The Internal Revenue Service has filed suit against former Rep. Edward A. Garmatz (D-Md.), claiming he owes federal income taxes on more than $11,000 given to him at a testimonial dinner after he decided to retire from Congress in 1972.

Most of the money was collected from influential members of the maritime industry before Garmatz, then head of the House Merchant Marine and Fisheries Committee, decided to step down.

Garmatz said he agreed in 1975, when his tax returns were being audited, to pay taxes on $3,000 in campaign contributions. But in his response to the IRS civil suit, which was filed in September, the former congressman contends that the remainder of the money he received at the dinner, $11,422, represented a gift and was therefore not taxable as income.

"I paid the income tax man (in 1975), and I thought he said everything was settled . . . They told me so," Garmatz said yesterday in a telephone interview from his office at the Maritime Institute of Technology and Graduate Studies, where he works as a consultant.

Garmatz refused to explain why he treated some of the funds collected at the dinner as taxable income while contending that the remainder was a nontaxable gift. He referred this and all other questions to his attorney. Arnold M. Weiner.

In his reply to the IRS suit, Weiner contended that, after Garmatz decided to retire, his campaign committee called several of the contributors and asked what should be done with the money.

As a result of these conversations, the Garmatz for Congress Reception Committee decided to hold a dinner in the congressman's honor and give him a check for any money left over after the event was paid for, Weiner's reply said.

Weinder also represented Garmatz at the time the former congressman was indicted by a federal grand jury on charges of conspiring to take $15,000 in bribes from the officers of two East Coast shipping firms.

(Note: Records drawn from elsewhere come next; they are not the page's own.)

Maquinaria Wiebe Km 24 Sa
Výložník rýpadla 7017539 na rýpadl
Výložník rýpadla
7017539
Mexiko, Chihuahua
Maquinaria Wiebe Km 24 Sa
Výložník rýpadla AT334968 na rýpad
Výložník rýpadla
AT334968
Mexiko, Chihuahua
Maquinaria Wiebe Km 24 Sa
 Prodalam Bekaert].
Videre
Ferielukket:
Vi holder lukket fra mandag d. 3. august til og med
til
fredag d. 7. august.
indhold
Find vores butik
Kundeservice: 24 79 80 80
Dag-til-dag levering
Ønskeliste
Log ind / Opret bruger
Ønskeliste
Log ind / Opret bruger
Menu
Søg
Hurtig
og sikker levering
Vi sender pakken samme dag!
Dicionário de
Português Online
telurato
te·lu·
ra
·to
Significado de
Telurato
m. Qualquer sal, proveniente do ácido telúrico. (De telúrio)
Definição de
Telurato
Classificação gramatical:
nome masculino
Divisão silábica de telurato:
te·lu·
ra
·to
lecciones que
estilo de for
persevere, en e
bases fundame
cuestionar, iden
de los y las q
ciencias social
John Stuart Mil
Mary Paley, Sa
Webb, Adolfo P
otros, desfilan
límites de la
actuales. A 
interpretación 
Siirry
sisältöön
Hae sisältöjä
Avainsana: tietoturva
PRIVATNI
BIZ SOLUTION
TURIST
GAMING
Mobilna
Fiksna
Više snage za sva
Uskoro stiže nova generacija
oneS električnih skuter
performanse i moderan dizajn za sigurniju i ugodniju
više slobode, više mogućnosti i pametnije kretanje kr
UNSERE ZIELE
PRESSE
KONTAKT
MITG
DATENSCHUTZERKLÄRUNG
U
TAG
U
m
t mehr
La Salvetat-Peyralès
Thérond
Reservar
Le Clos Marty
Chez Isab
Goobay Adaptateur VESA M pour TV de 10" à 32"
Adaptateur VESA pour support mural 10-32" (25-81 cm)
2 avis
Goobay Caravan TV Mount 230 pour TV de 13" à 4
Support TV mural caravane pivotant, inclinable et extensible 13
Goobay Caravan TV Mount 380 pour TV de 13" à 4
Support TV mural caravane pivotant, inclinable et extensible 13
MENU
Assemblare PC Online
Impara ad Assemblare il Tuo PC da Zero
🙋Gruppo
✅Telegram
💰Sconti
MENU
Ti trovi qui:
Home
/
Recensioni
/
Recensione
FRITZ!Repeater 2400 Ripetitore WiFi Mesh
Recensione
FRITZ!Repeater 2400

That indictment was dismissed in January 1978 at the request of Deputy U.S. Attorney Russell T. Baker after prosecutors discovered that a key witness had lied.

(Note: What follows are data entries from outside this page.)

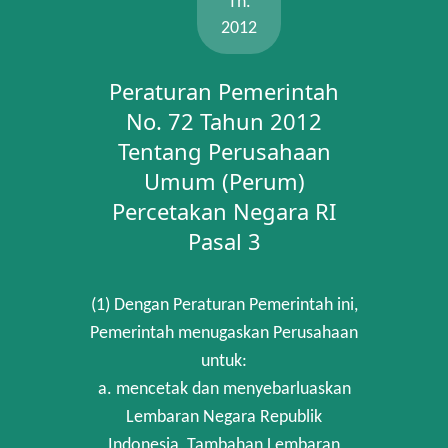
Th.
2012
Peraturan Pemerintah
No. 72 Tahun 2012
Tentang Perusahaan
Umum (Perum)
Percetakan Negara RI
Pasal 3
(1) Dengan Peraturan Pemerintah ini,
Pemerintah menugaskan Perusahaan
untuk:
a. mencetak dan menyebarluaskan
Lembaran Negara Republik
Indonesia, Tambahan Lembaran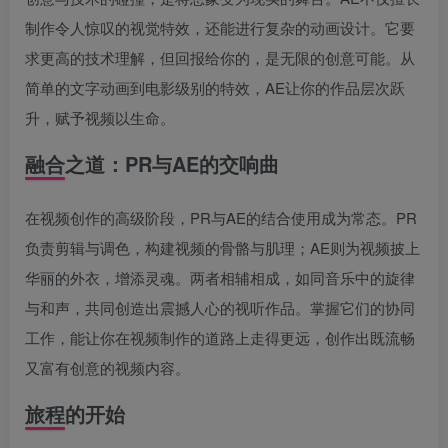
制作令人惊叹的视觉特效，还能进行复杂的动画设计。它要
求更高的技术理解，但回报给你的，是无限的创意可能。从
简单的文字动画到电影级别的特效，AE让你的作品层次跃
升，赋予视频以生命。
融合之道：PR与AE的交响曲
在视频创作的高级阶段，PR与AE的结合使用成为常态。PR
负责剪辑与调色，构建视频的骨骼与肌理；AE则为视频披上
华丽的外衣，增添灵魂。两者相辅相成，如同音乐中的旋律
与和声，共同创造出震撼人心的视听作品。掌握它们的协同
工作，能让你在视频制作的道路上走得更远，创作出既流畅
又富有创意的视频内容。
旅程的开始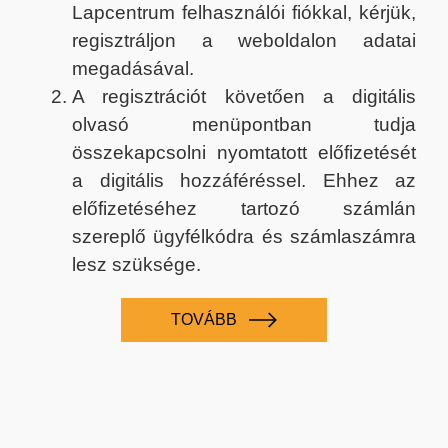
Lapcentrum felhasználói fiókkal, kérjük,
regisztráljon a weboldalon adatai
megadásával.
A regisztrációt követően a digitális
olvasó menüpontban tudja
összekapcsolni nyomtatott előfizetését
a digitális hozzáféréssel. Ehhez az
előfizetéséhez tartozó számlán
szereplő ügyfélkódra és számlaszámra
lesz szüksége.
TOVÁBB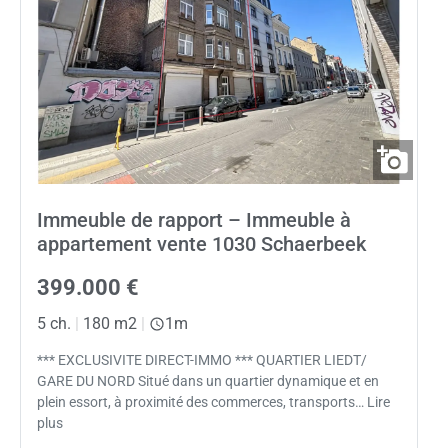
Immeuble de rapport – Immeuble à
appartement vente 1030 Schaerbeek
399.000 €
5 ch.
|
180 m2
|
1m
*** EXCLUSIVITE DIRECT-IMMO *** QUARTIER LIEDT/
GARE DU NORD Situé dans un quartier dynamique et en
plein essort, à proximité des commerces, transports… Lire
plus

Baker, who is now Baltimore's U.S. attorney, said yesterday that he was unfamiliar with the recent IRS action.

Herbert Seidman, who supervises the IRS attorneys handling the case, said he was not familiar with the earlier criminal action against Garmatz.

Another familiar with both cases said they were unrelated.

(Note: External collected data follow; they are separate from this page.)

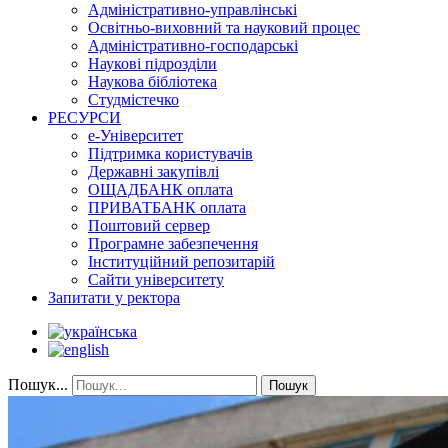
Адміністративно-управлінські
Освітньо-виховний та науковий процес
Адміністративно-господарські
Наукові підрозділи
Наукова бібліотека
Студмістечко
РЕСУРСИ
е-Університет
Підтримка користувачів
Державні закупівлі
ОЩАДБАНК оплата
ПРИВАТБАНК оплата
Поштовий сервер
Програмне забезпечення
Інституційний репозитарій
Сайти університету
Запитати у ректора
Пошук...
Пошук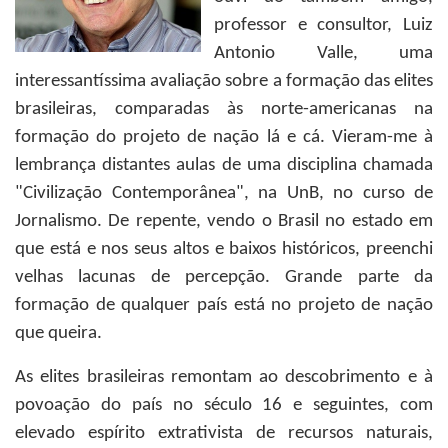
professor e consultor, Luiz
Antonio Valle, uma
interessantíssima avaliação sobre a formação das elites
brasileiras, comparadas às norte-americanas na
formação do projeto de nação lá e cá. Vieram-me à
lembrança distantes aulas de uma disciplina chamada
"Civilização Contemporânea", na UnB, no curso de
Jornalismo. De repente, vendo o Brasil no estado em
que está e nos seus altos e baixos históricos, preenchi
velhas lacunas de percepção. Grande parte da
formação de qualquer país está no projeto de nação
que queira.
As elites brasileiras remontam ao descobrimento e à
povoação do país no século 16 e seguintes, com
elevado espírito extrativista de recursos naturais,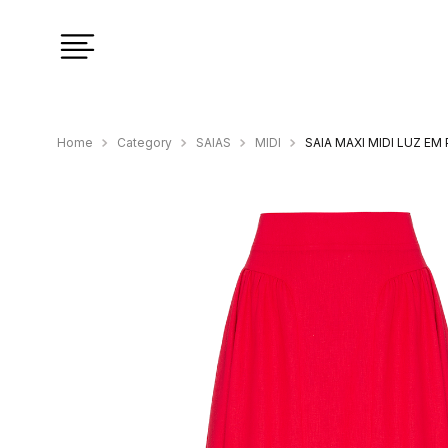
Category
SAIAS
MIDI
SAIA MAXI MIDI LUZ E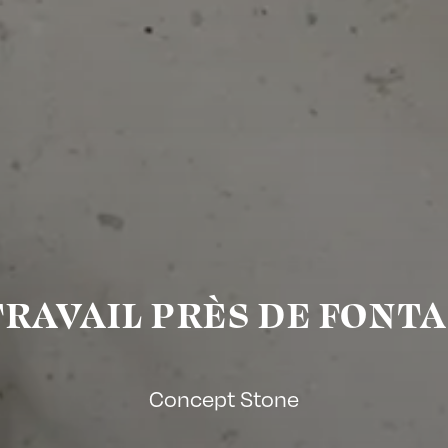
TRAVAIL PRÈS DE FONT
Concept Stone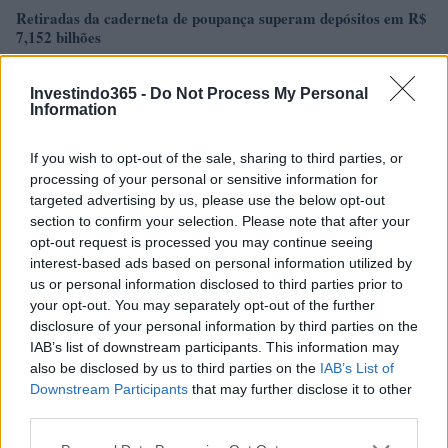
Retiradas da caderneta de poupança superam depósitos em R$
7,152 bilhões
Beatriz Almeida · 7 ago 2026
Investindo365 -
Do Not Process My Personal
FINANÇA
Information
If you wish to opt-out of the sale, sharing to third parties, or
processing of your personal or sensitive information for
targeted advertising by us, please use the below opt-out
section to confirm your selection. Please note that after your
opt-out request is processed you may continue seeing
interest-based ads based on personal information utilized by
us or personal information disclosed to third parties prior to
your opt-out. You may separately opt-out of the further
disclosure of your personal information by third parties on the
IAB’s list of downstream participants. This information may
also be disclosed by us to third parties on the
IAB’s List of
Autoridades do Fed avaliam impacto dos investimentos
Downstream Participants
that may further disclose it to other
acelerados em inteligência artificial
third parties.
Beatriz Almeida · 7 ago 2026
Please note that this website/app uses one or more Google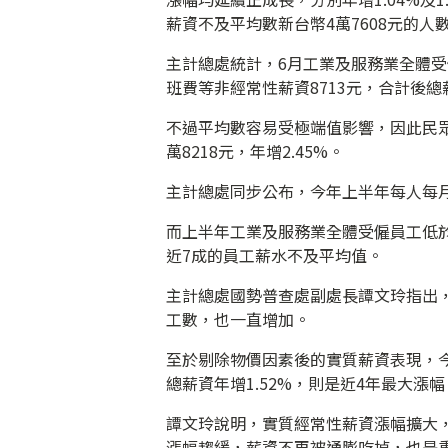
薪資不及平均數新台幣4萬7608元的人
主計總處統計，6月工業及服務業全體受僱
班費等非經常性薪資8713元，合計後總薪
不過平均數容易受極端值影響，因此民
萬8218元，年增2.45%。
主計總處同步公布，今年上半年每人每月經
而上半年工業及服務業全體受僱員工低於
近7成的員工薪水不及平均值。
主計總處國勢普查處副處長譚文玲指出
工數，也一直增加。
至於剔除物價因素後的實質薪資表現，今
總薪資年增1.52%，則是近4年最大漲幅
譚文玲說明，實質經常性薪資漲幅擴大
漲幅趨緩，薪資不再被通膨吃掉，也是重要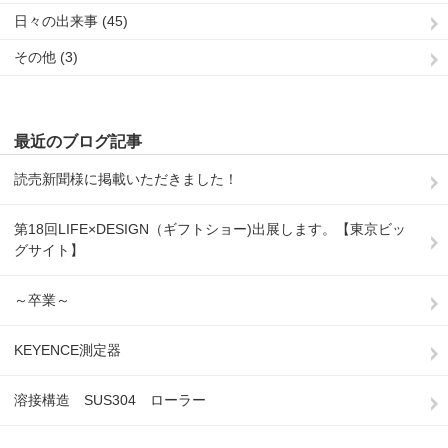
日々の出来事 (45)
その他 (3)
最近のブログ記事
読売新聞様に掲載いただきました！
第18回LIFE×DESIGN（ギフトショー)出展します。【東京ビッ
グサイト】
～卒業～
KEYENCE測定器
溶接構造 SUS304 ローラー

Garmatz, now 76, said yesterday that the new IRS contentions came as a surprise to him when he found out about them earlier this year.

In earlier tax cases involving political figures, courts have determined that campaign contributions converted to personnal use by candidates are taxable as income, according to an attorney familiar with the laws involved in the Garmatz case.

However, people who receive gifts normally are not required to pay taxes on them.

Since the money in dispute was turned over as a gift by the officials of his onetime campaign committee, Garmatz claims he shouldn't have to pay tax on it.

In its suit, the IRS is asking Garmatz to pay an additional $5,180 in taxes.